Work order –
Every entry needs to be given again exactly as it reads.

Dataset entries
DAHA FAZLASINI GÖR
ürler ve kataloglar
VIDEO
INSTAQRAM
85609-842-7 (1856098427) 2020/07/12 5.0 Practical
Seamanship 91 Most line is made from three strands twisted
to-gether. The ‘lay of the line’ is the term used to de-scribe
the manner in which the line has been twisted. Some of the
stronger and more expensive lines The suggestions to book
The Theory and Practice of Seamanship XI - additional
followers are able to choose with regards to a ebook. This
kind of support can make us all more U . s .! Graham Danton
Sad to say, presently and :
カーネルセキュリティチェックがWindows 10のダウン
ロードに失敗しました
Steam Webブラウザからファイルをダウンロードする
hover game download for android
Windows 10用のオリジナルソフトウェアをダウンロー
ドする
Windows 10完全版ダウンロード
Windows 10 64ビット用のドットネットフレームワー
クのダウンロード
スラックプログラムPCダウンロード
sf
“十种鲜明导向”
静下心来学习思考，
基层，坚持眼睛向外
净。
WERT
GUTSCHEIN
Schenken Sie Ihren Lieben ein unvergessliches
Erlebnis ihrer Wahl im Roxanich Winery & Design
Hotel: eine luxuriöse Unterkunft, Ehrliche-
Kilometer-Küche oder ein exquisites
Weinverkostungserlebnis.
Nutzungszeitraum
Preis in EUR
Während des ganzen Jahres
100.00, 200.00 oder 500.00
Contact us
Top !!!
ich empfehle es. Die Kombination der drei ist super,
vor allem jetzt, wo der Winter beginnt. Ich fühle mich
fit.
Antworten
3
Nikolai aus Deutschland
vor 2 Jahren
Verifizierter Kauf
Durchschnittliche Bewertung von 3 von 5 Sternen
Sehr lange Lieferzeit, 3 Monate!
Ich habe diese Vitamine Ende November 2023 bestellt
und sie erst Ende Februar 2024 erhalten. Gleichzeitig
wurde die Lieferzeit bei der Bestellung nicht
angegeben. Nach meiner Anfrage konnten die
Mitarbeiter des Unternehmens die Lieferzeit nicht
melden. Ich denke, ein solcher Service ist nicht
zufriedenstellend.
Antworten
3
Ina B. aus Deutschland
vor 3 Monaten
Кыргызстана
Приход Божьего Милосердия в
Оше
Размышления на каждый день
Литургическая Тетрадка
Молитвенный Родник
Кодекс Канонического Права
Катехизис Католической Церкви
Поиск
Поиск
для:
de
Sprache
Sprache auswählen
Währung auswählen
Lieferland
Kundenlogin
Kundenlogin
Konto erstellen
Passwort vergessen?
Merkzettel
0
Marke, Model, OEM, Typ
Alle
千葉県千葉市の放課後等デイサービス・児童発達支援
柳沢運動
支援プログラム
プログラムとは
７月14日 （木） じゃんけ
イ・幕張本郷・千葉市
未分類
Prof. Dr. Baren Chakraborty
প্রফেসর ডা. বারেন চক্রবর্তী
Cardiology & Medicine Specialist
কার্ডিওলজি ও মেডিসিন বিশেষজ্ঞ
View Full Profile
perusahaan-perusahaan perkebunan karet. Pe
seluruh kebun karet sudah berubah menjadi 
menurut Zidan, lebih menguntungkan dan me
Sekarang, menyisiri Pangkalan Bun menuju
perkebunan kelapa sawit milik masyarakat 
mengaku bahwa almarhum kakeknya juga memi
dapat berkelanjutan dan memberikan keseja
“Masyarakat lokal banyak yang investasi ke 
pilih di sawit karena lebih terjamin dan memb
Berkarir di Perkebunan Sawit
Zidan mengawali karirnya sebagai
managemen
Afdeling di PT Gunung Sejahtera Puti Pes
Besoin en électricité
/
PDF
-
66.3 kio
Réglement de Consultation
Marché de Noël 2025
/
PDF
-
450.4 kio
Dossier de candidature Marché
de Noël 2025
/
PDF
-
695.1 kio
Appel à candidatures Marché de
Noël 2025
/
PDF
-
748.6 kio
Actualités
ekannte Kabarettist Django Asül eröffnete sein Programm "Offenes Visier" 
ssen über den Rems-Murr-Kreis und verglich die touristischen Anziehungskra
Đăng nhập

Completed exercise –
DAHA FAZLASINI GÖR
ürler ve kataloglar
VIDEO
INSTAQRAM
85609-842-7 (1856098427) 2020/07/12 5.0 Practical
Seamanship 91 Most line is made from three strands twisted
to-gether. The ‘lay of the line’ is the term used to de-scribe
the manner in which the line has been twisted. Some of the
stronger and more expensive lines The suggestions to book
The Theory and Practice of Seamanship XI - additional
followers are able to choose with regards to a ebook. This
kind of support can make us all more U . s .! Graham Danton
Sad to say, presently and :
カーネルセキュリティチェックがWindows 10のダウン
ロードに失敗しました
Steam Webブラウザからファイルをダウンロードする
hover game download for android
Windows 10用のオリジナルソフトウェアをダウンロー
ドする
Windows 10完全版ダウンロード
Windows 10 64ビット用のドットネットフレームワー
クのダウンロード
スラックプログラムPCダウンロード
sf
“十种鲜明导向”
静下心来学习思考，
基层，坚持眼睛向外
净。
WERT
GUTSCHEIN
Schenken Sie Ihren Lieben ein unvergessliches
Erlebnis ihrer Wahl im Roxanich Winery & Design
Hotel: eine luxuriöse Unterkunft, Ehrliche-
Kilometer-Küche oder ein exquisites
Weinverkostungserlebnis.
Nutzungszeitraum
Preis in EUR
Während des ganzen Jahres
100.00, 200.00 oder 500.00
Contact us
Top !!!
ich empfehle es. Die Kombination der drei ist super,
vor allem jetzt, wo der Winter beginnt. Ich fühle mich
fit.
Antworten
3
Nikolai aus Deutschland
vor 2 Jahren
Verifizierter Kauf
Durchschnittliche Bewertung von 3 von 5 Sternen
Sehr lange Lieferzeit, 3 Monate!
Ich habe diese Vitamine Ende November 2023 bestellt
und sie erst Ende Februar 2024 erhalten. Gleichzeitig
wurde die Lieferzeit bei der Bestellung nicht
angegeben. Nach meiner Anfrage konnten die
Mitarbeiter des Unternehmens die Lieferzeit nicht
melden. Ich denke, ein solcher Service ist nicht
zufriedenstellend.
Antworten
3
Ina B. aus Deutschland
vor 3 Monaten
Кыргызстана
Приход Божьего Милосердия в
Оше
Размышления на каждый день
Литургическая Тетрадка
Молитвенный Родник
Кодекс Канонического Права
Катехизис Католической Церкви
Поиск
Поиск
для:
de
Sprache
Sprache auswählen
Währung auswählen
Lieferland
Kundenlogin
Kundenlogin
Konto erstellen
Passwort vergessen?
Merkzettel
0
Marke, Model, OEM, Typ
Alle
千葉県千葉市の放課後等デイサービス・児童発達支援
柳沢運動
支援プログラム
プログラムとは
７月14日 （木） じゃんけ
イ・幕張本郷・千葉市
未分類
Prof. Dr. Baren Chakraborty
প্রফেসর ডা. বারেন চক্রবর্তী
Cardiology & Medicine Specialist
কার্ডিওলজি ও মেডিসিন বিশেষজ্ঞ
View Full Profile
perusahaan-perusahaan perkebunan karet. Pe
seluruh kebun karet sudah berubah menjadi 
menurut Zidan, lebih menguntungkan dan me
Sekarang, menyisiri Pangkalan Bun menuju
perkebunan kelapa sawit milik masyarakat 
mengaku bahwa almarhum kakeknya juga memi
dapat berkelanjutan dan memberikan keseja
“Masyarakat lokal banyak yang investasi ke 
pilih di sawit karena lebih terjamin dan memb
Berkarir di Perkebunan Sawit
Zidan mengawali karirnya sebagai
managemen
Afdeling di PT Gunung Sejahtera Puti Pes
Besoin en électricité
/
PDF
-
66.3 kio
Réglement de Consultation
Marché de Noël 2025
/
PDF
-
450.4 kio
Dossier de candidature Marché
de Noël 2025
/
PDF
-
695.1 kio
Appel à candidatures Marché de
Noël 2025
/
PDF
-
748.6 kio
Actualités
ekannte Kabarettist Django Asül eröffnete sein Programm "Offenes Visier" 
ssen über den Rems-Murr-Kreis und verglich die touristischen Anziehungskra
Đăng nhập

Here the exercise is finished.